Papá Pitufo

Qué quieren que les diga. A mí eso de la Jornada Mundial de la Juventud en Madrid me recuerda a una excursión con las monjas del colegio, pero a lo bestia. De aquellas en las que todas las niñas de la clase, incluida la pitagorina, torturábamos al chófer del autobús entonando Para ser conductor de primera, acelera, acelera. ¿Pero qué tipo de cántico suicida era ese? ¿En qué parte del catecismo venía que daba puntos hacer el kamikaze? Por si fuera poco con azuzar al pobre hombre para que se estampara en una curva con cuarenta escolares, le minábamos la moral gritando El señor conductor no se ríe, no se ríe, no se ríe. Seguro que ese acoso hoy día está penado por ley. Inexplicablemente -entonces no existía eso del síndrome del chófer quemado– llegábamos sanas y salvas al Santuario de Nuestra Señora de Estibaliz, de donde las más pelotas se llevaban como recuerdo una postalita y lo más de lo más, una molona virgencita fluorescente que brillaba en la oscuridad.

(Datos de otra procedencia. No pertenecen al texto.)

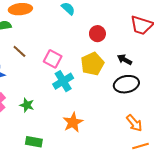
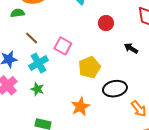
yellow pentagon: (92, 64) -> (89, 67), moved
cyan cross: (63, 81) -> (39, 63), moved
black ellipse: (126, 84) -> (115, 89), moved

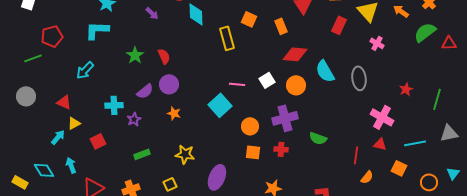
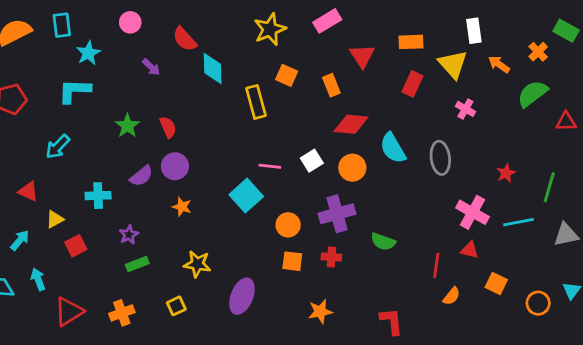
red triangle: (449, 43) -> (566, 122), moved
purple star: (134, 119) -> (129, 235), moved
yellow triangle: (74, 123) -> (55, 219), moved
cyan line: (415, 143) -> (519, 222), moved

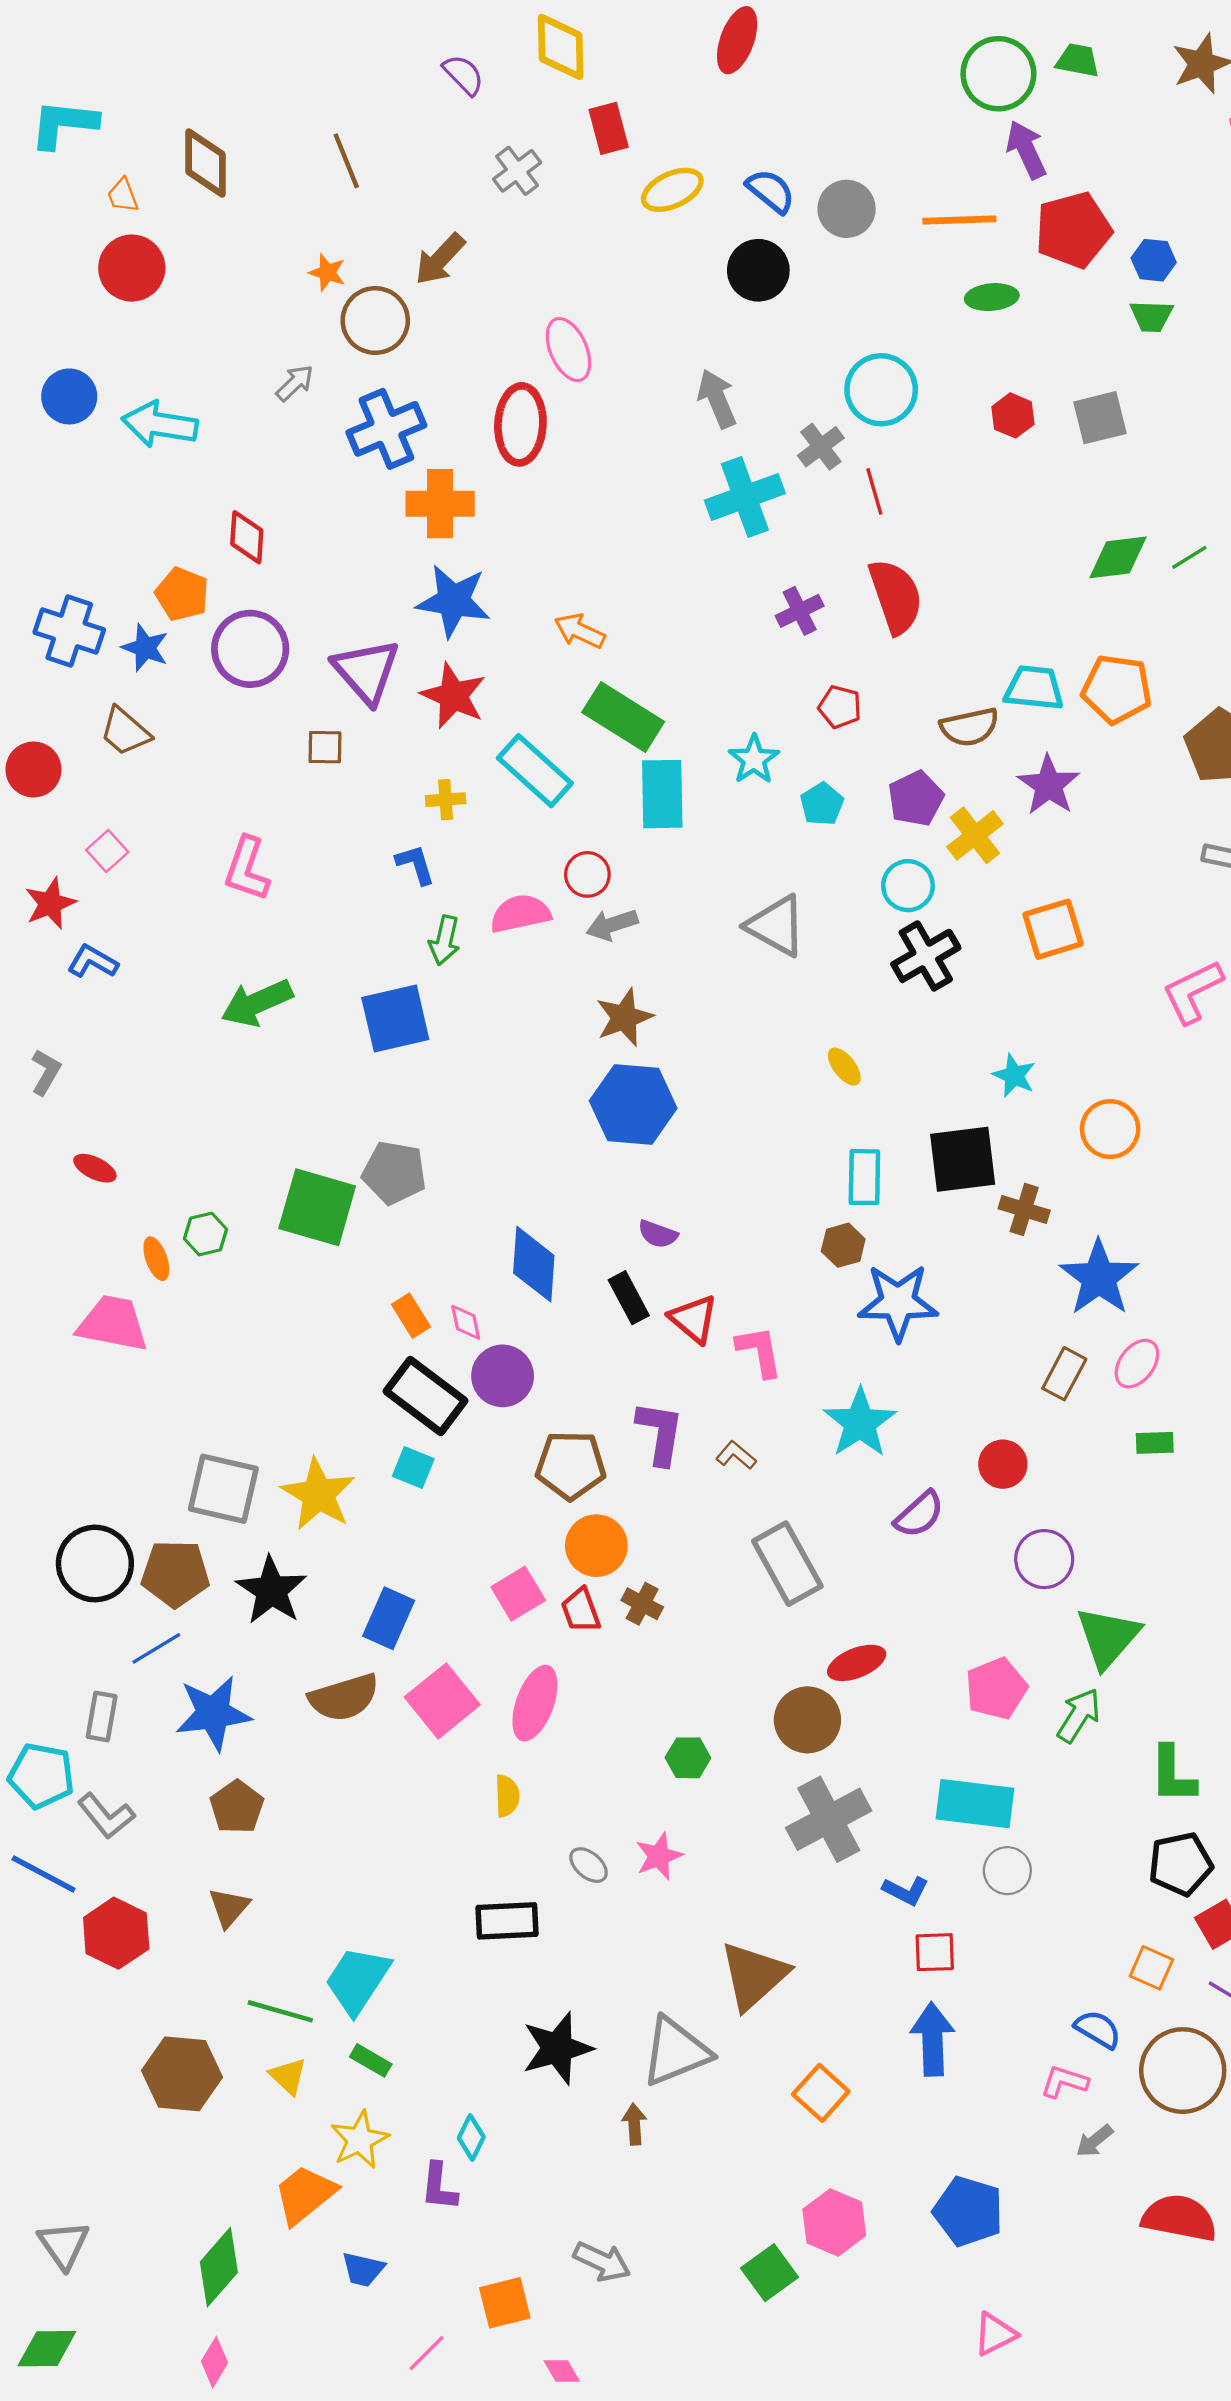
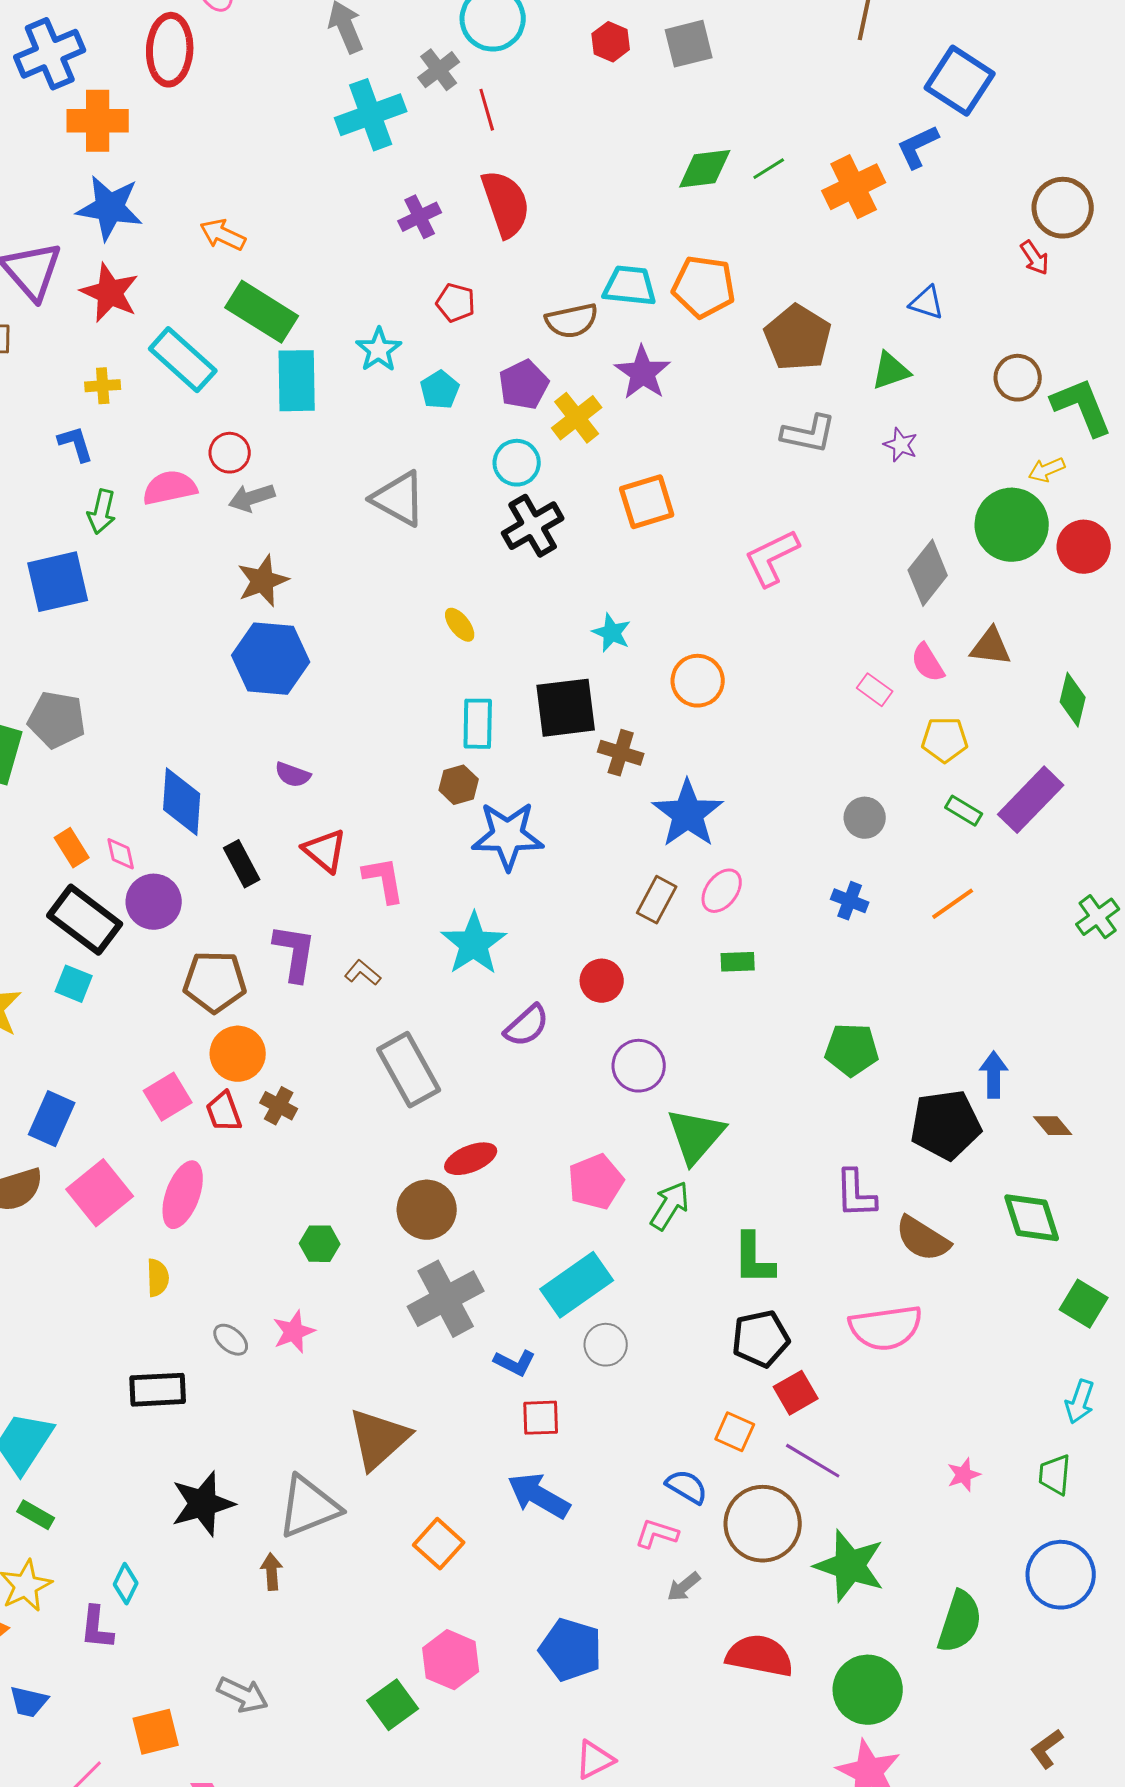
black rectangle: (629, 1298) -> (242, 864), moved
cyan rectangle: (975, 1804) -> (577, 1285), turned -42
blue arrow: (933, 2039) -> (539, 1496), turned -58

Aquello me debió de dejar marcada, pero para mal, porque todo lo que leo estos días sobre el macrofiestón católico me da yuyu. Que si una capsulita con sangre de Juan Pablo II, que si un joven mexicano pirado… Hasta el papamóvil -es retorcido, lo sé- se me antoja un terrario. Benedicto XVI espera que el evento sirva para evangelizar a las nuevas generaciones, pero mi hija al único papa al que profesa devoción es a Papá Pitufo. Y mientras, en el cielo, Gérard Depardieu meando.